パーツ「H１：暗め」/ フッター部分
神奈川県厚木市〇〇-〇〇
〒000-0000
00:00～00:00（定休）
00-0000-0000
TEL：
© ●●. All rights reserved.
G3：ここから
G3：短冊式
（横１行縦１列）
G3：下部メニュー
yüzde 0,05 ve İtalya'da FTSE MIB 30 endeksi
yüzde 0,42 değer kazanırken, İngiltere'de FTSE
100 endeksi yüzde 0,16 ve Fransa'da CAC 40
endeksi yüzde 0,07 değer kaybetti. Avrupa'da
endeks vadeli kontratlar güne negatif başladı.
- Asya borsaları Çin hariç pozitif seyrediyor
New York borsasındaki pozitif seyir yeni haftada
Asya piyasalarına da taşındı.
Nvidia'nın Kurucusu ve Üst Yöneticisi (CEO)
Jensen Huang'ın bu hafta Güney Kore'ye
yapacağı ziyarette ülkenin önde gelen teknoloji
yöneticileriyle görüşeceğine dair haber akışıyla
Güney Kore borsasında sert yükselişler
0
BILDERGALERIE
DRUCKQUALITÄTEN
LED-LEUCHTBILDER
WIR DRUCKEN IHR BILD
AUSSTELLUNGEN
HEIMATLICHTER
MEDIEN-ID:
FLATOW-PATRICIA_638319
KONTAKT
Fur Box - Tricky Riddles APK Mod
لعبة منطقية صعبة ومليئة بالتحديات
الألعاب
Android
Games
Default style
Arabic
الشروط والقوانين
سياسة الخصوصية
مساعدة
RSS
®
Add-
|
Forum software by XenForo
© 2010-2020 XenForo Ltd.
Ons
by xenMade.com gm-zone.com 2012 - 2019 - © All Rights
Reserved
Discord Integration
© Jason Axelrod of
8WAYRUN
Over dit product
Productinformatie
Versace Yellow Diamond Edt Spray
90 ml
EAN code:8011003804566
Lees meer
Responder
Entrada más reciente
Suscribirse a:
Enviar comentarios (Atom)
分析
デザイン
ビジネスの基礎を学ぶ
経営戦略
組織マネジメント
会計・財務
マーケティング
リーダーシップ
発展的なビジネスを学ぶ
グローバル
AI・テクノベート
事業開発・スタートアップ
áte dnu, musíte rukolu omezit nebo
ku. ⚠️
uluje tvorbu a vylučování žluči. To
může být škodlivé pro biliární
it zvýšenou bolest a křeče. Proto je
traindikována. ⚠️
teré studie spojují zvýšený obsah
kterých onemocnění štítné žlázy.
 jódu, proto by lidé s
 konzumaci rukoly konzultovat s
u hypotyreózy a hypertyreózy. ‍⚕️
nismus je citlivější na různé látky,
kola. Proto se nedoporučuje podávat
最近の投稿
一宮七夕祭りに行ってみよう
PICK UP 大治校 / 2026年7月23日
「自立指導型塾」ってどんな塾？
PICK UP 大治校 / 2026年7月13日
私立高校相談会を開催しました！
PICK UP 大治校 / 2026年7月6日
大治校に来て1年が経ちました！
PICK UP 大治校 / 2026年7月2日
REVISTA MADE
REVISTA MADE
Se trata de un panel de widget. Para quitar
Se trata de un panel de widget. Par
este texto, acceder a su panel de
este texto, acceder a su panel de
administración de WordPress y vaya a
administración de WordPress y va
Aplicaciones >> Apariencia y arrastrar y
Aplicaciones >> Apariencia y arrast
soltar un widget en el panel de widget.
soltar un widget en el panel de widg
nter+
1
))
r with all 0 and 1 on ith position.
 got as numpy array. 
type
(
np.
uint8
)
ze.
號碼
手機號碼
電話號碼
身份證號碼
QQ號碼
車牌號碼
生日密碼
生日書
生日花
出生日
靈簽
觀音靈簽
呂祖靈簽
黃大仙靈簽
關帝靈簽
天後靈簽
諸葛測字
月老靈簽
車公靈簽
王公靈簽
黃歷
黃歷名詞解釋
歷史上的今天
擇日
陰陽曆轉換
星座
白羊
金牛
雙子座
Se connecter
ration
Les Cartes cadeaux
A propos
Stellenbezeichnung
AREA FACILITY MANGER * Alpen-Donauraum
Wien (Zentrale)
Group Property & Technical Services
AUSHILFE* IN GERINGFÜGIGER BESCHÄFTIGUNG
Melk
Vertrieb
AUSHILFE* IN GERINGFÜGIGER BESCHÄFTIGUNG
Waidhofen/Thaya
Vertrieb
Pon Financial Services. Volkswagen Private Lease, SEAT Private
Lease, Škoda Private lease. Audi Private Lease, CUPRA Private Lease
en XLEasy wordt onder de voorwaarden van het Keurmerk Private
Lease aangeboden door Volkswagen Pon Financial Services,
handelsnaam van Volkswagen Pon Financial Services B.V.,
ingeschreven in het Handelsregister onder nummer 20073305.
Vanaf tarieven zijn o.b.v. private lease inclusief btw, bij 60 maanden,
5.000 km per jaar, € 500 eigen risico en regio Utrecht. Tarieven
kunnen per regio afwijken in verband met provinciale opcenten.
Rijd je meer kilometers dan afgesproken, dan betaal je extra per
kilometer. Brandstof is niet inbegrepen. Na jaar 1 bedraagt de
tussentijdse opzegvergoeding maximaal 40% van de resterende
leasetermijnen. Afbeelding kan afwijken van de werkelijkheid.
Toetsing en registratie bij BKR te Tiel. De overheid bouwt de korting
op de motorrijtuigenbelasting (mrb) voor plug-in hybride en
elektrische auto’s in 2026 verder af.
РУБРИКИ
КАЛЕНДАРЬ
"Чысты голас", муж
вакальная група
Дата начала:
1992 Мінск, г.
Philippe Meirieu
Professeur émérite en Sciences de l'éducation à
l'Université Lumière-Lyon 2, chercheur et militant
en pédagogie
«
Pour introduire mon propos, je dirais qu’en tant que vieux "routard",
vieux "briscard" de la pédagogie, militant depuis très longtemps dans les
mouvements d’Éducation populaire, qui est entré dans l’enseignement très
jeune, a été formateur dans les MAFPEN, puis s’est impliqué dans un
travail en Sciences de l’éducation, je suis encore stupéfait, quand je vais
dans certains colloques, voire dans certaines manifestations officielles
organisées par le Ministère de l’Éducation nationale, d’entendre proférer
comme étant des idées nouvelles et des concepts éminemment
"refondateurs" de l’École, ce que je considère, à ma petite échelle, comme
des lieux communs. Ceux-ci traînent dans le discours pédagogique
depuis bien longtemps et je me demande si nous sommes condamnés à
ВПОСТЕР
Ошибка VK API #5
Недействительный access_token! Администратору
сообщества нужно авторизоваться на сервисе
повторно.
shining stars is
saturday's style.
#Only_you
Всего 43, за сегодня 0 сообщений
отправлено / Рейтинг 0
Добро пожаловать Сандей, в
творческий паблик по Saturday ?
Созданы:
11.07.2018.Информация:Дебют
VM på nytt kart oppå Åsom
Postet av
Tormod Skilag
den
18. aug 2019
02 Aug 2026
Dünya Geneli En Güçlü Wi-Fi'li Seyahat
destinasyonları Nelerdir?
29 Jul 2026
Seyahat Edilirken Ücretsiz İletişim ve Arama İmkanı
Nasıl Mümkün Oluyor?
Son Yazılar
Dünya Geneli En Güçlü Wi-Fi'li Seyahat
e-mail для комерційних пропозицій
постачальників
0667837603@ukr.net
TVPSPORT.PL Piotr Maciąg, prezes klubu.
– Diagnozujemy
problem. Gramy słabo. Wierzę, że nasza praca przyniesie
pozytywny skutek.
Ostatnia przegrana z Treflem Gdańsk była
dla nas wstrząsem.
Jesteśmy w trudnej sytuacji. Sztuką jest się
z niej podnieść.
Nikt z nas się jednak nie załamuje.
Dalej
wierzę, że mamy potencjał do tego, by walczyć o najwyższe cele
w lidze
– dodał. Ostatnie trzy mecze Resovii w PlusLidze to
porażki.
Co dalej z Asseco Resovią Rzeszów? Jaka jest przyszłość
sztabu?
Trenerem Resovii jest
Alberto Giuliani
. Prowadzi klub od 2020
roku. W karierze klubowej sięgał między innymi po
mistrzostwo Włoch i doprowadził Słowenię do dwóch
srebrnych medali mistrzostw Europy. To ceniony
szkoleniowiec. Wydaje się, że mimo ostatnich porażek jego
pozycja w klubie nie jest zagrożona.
———
Could you please give the number of lines in the data above that contain the word "Services"? Only the number is needed.

▶ [Answer section]
4